*Task objective*
Each entry should be given again exactly, with any image left out.
Data provided START
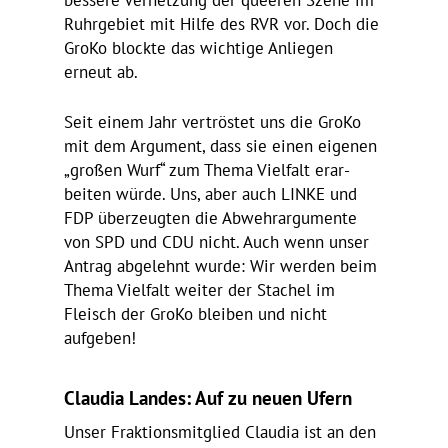
bessere Vernet­zung der queeren Szene im
Ruhr­ge­biet mit Hilfe des RVR vor. Doch die
GroKo blockte das wich­tige Anliegen
erneut ab.
Seit einem Jahr vertröstet uns die GroKo
mit dem Argu­ment, dass sie einen eigenen
„großen Wurf“ zum Thema Viel­falt erar­
beiten würde. Uns, aber auch LINKE und
FDP über­zeugten die Abwehr­ar­gu­mente
von SPD und CDU nicht. Auch wenn unser
Antrag abge­lehnt wurde: Wir werden beim
Thema Viel­falt weiter der Stachel im
Fleisch der GroKo bleiben und nicht
aufgeben!
Claudia Landes: Auf zu neuen Ufern
Unser Frak­ti­ons­mit­glied Claudia ist an den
Data provided END
*Your solution*
bessere Vernet­zung der queeren Szene im
Ruhr­ge­biet mit Hilfe des RVR vor. Doch die
GroKo blockte das wich­tige Anliegen
erneut ab.
Seit einem Jahr vertröstet uns die GroKo
mit dem Argu­ment, dass sie einen eigenen
„großen Wurf“ zum Thema Viel­falt erar­
beiten würde. Uns, aber auch LINKE und
FDP über­zeugten die Abwehr­ar­gu­mente
von SPD und CDU nicht. Auch wenn unser
Antrag abge­lehnt wurde: Wir werden beim
Thema Viel­falt weiter der Stachel im
Fleisch der GroKo bleiben und nicht
aufgeben!
Claudia Landes: Auf zu neuen Ufern
Unser Frak­ti­ons­mit­glied Claudia ist an den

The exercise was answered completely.